Z tego co zrozumiałam, kocha inne koty i opiekuje się nimi, na dokocenie ideal :D


Zgadza się, jest bardzo przyjazna w stosunku do kotów, psów, ludzi i wszystkich stworzeń. I wszędzie czuje sie dobrze.

PostNapisane: Pt wrz 01, 2006 8:49
przez kalewala
Hanek, szukamy transportu Rzeszów - W-wa? :wink:

PostNapisane: Pt wrz 01, 2006 10:21
przez amelka
jaka słodka, śliczna...i jaka biedna :( musi teraz trafić na najlepszy domek-trzymam mocno kciuki!!

PostNapisane: Pt wrz 01, 2006 11:12
przez iskra666
To musi być jakiś koci anioł :1luvu:



Bardzo bym chciała żeby znalazła najwspanialszy dom na świecie... :oops: Po tym wszystkim co przeszła.... :cry:

PostNapisane: Pt wrz 01, 2006 12:25
przez Majka12
Na 100% koci anioł :aniolek: . Niezwykle przyjazna i przymilna. Na pewno dogada sie z każdym dużym czy małym, dwu czy czteronożnym :)

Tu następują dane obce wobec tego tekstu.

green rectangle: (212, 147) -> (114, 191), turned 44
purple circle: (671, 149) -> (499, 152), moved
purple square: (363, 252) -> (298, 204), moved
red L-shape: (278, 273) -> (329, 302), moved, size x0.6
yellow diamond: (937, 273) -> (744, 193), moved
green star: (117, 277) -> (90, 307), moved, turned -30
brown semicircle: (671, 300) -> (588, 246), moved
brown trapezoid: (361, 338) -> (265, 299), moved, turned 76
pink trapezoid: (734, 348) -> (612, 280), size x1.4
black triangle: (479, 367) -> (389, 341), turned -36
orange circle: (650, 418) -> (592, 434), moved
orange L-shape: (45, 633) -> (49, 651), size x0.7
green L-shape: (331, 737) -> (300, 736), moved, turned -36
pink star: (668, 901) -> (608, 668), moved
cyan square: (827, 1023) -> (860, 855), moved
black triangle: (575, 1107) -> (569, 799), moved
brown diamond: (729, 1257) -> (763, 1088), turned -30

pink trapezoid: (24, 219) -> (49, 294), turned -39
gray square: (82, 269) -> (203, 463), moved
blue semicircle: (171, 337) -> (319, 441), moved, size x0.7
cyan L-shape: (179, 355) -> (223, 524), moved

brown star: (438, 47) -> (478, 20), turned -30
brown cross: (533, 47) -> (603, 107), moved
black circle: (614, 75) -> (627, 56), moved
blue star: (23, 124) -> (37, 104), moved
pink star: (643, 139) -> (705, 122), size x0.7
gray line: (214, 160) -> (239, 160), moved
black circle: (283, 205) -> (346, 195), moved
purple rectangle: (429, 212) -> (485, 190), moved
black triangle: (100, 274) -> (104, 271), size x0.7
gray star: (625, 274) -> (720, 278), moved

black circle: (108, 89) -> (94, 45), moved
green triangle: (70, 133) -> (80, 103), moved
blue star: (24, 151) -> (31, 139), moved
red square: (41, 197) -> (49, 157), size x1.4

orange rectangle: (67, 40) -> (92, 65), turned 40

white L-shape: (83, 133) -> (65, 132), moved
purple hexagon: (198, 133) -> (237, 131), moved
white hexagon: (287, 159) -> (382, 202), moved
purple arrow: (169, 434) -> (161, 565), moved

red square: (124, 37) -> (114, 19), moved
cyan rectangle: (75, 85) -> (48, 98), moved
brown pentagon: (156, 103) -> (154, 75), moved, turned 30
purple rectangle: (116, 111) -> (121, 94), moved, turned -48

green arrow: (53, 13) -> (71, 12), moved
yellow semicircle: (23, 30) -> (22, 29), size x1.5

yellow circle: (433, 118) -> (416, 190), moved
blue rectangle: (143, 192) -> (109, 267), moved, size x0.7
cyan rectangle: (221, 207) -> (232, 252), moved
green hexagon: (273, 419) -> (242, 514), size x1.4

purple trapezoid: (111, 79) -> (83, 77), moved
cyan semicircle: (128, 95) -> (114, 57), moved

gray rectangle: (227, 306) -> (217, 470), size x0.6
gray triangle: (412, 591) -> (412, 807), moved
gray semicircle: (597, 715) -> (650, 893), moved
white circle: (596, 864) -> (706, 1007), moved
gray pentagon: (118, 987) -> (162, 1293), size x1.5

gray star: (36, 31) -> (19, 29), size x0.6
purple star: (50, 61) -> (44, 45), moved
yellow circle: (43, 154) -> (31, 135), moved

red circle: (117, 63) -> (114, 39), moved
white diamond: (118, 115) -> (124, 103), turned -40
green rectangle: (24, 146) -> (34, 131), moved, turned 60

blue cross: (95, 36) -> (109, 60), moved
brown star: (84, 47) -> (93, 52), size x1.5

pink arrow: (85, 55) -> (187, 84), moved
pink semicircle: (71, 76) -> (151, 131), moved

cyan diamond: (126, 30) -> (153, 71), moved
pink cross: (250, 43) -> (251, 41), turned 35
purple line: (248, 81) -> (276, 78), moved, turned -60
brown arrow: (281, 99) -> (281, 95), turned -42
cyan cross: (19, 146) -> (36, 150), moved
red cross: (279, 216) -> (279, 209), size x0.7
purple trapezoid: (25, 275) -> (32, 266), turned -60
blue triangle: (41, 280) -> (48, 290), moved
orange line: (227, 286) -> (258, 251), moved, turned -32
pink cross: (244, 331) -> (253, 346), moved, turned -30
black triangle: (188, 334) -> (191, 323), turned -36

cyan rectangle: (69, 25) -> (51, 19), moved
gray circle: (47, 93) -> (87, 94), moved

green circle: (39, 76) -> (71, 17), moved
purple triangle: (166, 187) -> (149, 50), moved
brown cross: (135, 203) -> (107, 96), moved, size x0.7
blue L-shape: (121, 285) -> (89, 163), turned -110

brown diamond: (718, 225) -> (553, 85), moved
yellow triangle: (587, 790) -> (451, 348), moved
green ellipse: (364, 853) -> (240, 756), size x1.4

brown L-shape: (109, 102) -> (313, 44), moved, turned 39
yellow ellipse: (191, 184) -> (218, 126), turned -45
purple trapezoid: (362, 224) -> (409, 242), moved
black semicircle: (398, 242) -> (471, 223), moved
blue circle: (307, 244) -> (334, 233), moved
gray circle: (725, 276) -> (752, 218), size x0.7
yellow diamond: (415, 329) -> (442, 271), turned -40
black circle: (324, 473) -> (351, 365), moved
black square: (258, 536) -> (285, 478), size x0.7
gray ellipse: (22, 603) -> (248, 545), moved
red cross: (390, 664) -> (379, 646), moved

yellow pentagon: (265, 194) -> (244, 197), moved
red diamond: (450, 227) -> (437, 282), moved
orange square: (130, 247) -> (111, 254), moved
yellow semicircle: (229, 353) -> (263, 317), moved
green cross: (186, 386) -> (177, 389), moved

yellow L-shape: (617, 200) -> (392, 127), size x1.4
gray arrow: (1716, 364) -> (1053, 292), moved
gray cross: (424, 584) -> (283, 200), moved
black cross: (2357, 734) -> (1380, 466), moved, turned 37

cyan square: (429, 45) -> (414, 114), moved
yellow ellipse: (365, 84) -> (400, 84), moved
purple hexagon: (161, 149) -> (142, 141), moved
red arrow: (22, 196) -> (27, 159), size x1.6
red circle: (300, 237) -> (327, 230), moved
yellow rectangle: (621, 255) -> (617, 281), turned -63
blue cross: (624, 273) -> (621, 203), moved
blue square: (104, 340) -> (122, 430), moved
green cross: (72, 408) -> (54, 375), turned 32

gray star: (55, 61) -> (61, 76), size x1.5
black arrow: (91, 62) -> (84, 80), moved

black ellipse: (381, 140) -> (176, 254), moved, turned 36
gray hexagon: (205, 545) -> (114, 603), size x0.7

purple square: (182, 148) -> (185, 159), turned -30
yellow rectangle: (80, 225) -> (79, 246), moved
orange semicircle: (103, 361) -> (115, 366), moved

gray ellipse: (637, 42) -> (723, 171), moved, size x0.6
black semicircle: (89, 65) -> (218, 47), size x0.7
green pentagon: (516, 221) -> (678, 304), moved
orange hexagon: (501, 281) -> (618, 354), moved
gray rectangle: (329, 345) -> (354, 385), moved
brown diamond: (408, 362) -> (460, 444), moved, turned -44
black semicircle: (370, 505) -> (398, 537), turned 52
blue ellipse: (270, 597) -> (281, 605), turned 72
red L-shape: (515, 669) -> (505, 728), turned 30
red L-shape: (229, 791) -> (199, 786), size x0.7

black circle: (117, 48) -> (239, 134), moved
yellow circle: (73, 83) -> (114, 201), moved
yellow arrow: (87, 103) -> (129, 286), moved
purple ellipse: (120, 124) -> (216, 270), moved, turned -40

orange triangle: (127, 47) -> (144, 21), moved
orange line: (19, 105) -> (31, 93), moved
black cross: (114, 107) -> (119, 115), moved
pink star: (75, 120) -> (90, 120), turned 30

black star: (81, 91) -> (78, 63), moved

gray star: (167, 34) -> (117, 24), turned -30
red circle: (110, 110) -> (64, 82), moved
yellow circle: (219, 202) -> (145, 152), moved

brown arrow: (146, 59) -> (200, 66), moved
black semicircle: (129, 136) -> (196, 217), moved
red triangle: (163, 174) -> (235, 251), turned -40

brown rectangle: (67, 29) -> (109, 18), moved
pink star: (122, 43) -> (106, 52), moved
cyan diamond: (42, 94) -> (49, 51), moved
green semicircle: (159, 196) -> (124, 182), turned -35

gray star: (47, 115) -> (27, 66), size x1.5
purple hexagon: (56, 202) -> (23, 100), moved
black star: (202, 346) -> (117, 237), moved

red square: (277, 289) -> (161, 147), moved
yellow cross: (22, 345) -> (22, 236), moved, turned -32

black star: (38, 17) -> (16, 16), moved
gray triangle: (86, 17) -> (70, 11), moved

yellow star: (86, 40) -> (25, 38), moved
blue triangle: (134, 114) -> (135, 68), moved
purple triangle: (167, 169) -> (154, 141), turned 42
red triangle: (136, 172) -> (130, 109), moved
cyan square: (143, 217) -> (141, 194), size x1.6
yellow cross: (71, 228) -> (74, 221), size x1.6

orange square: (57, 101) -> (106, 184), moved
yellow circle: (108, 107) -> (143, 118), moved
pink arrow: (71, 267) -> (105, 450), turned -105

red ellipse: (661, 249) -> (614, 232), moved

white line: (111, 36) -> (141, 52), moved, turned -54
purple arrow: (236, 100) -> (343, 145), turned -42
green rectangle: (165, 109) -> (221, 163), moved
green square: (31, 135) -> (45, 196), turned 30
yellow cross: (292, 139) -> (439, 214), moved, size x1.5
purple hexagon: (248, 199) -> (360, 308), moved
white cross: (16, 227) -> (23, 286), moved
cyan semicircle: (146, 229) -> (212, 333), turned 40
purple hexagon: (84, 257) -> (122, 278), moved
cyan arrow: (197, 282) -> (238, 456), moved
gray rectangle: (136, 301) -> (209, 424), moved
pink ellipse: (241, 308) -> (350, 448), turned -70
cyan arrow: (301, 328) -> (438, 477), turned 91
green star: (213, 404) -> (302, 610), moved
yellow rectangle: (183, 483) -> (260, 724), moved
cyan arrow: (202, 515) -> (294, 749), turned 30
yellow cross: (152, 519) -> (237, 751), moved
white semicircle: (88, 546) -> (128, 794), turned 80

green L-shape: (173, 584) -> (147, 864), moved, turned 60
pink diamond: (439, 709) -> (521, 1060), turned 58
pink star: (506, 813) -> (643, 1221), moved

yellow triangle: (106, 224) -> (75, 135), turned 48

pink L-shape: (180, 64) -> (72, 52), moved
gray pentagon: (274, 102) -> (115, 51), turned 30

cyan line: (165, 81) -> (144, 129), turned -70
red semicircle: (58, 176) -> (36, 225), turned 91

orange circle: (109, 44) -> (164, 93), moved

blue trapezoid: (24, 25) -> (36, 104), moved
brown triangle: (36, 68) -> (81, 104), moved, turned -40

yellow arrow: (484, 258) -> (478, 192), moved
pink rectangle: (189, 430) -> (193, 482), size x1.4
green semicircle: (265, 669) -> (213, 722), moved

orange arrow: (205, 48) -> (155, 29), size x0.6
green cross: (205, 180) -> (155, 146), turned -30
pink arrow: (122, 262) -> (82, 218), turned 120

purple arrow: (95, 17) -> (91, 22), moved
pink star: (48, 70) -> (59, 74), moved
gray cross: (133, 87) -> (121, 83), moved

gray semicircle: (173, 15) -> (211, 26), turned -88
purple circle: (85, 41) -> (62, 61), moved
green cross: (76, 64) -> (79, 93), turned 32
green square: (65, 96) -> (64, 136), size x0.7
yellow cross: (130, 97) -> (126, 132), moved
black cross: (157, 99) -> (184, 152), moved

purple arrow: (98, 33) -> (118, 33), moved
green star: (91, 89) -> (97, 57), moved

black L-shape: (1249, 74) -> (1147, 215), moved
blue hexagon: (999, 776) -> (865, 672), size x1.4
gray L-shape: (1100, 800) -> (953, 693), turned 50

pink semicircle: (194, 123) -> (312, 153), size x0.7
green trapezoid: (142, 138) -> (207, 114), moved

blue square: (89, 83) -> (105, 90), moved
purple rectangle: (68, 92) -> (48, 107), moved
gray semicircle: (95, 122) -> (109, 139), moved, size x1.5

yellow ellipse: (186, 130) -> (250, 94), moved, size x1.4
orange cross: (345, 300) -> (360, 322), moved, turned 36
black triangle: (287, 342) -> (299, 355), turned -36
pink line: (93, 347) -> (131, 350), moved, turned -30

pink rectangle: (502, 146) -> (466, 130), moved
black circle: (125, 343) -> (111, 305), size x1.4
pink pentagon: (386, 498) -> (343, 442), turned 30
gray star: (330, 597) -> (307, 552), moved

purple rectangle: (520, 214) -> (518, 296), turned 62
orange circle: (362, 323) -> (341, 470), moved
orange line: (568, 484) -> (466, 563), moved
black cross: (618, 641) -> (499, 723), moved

PostNapisane: Pt wrz 01, 2006 13:51
przez agnes_czy
....... Pewnej nocy wdarło się w jej gorączkowe majaczenia cichutkie, pełne bólu kwilenie. Myślała, że to sen, ale po chwili kwilenie sie powtórzyło, coraz głośniejsze, coraz bardziej bolesne. Z trudem otworzyła oczko i przenikając ciemności poczołgała sie w stronę, skąd dobiegał głos. Poznała ją- to Jadzia, nowo przybyła. Mocno utykała na tylna łapkę. Biedronka słyszała, jak Duzi mówili, że ktoś Jadzię pobił i skopał. Teraz Jadzia leżała w kałuży krwi..... rodziła.... coś było nie tak.......jej oddech był coraz słabszy....
" Wytrzymaj Jadziu, nie umieraj! Zaraz przyjdzie pomoc!" Jak oszalała biegała od drzwi do okna , głosno wzywając pomocy. Co chwilę podchodziła do rodzącej, chłodziła języczkiem jej rozpalony nosek i sprawdzała oddech.
Pomoc wreszcie nadeszła. Za późno, żeby uratować dzieci Jadzi, urodziły się martwe..... Ktoś pozabijał w Jadzi jej dzieci......
Odtąd Biedronka i Jadzia stały się nierozłączne. Nocami długo leżały przytulone, obie nie mogac zasnąć, i opowiadały sobie o swoim życiu. Jadzia często popłakiwała z bólu i tęsknoty za swoimi dziećmi. A wtedy Biedroneczka pocieszała ją, tłumacząc, że są teraz ślicznymi, wesołymi kocimi aniołkami i kocim niebie, że jest im tam lepiej niż tutaj, gdzie być może nigdy by nie znalazły własnego Domu....... A być może znalazłyby Dom, który by o nie nie dbał...... Być może rodziłyby niechciane przez Dużych dzieci i cierpiałyby patrzac na ich uśmiercanie...
A kiedy Jadzia usypiała, utulona cichym, ciepłym mruczeniem Biedronki, do niej wracały bolesne wspomnienia o jej malutkich dzieciach, które jej zabrano. Nigdy sie nie dowiedziała co sie z nimi stało. Słyszała tylko, jak Duzi mówią, ze zrobili z nimi Porządek. Czasem śniły jej się jako kocie aniołki......

PostNapisane: Pt wrz 01, 2006 14:48
przez LimLim
Ona jest jak Babunia...

PostNapisane: Pt wrz 01, 2006 18:25
przez Katia K.
Kiedy czytała historie z życia Biedronki, miałam to samo skojarzenie, co LimLim...

Biedronka to jeden z najpiękniejszych kotów, jakie widziałam, trzymam za nią kciuki!